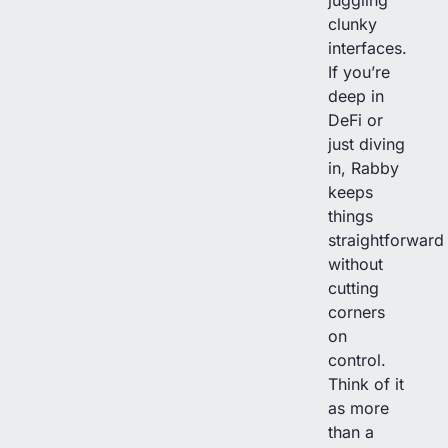
juggling
clunky
interfaces.
If you’re
deep in
DeFi or
just diving
in, Rabby
keeps
things
straightforward
without
cutting
corners
on
control.
Think of it
as more
than a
________________________
■ Work instruction: A verbatim transcript of the entries above is required, with the pictures left out.

■ Response to the exercise:
juggling
clunky
interfaces.
If you’re
deep in
DeFi or
just diving
in, Rabby
keeps
things
straightforward
without
cutting
corners
on
control.
Think of it
as more
than a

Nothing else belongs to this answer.